**Required action:** How many lines in the records below contain the word "architecture"? Answer with the number only.

**Dataset excerpts:**

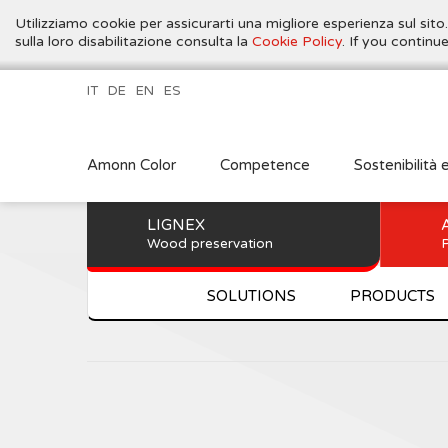
Utilizziamo cookie per assicurarti una migliore esperienza sul sito
sulla loro disabilitazione consulta la
Cookie Policy
. If you contin
IT
DE
EN
ES
Amonn Color
Competence
Sostenibilità 
LIGNEX
Wood preservation
P
SOLUTIONS
PRODUCTS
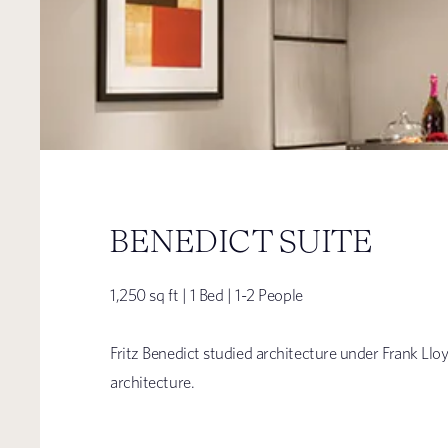
BENEDICT SUITE
1,250 sq ft | 1 Bed | 1-2 People
Fritz Benedict studied architecture under Frank Llo
architecture.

**Task output:** 2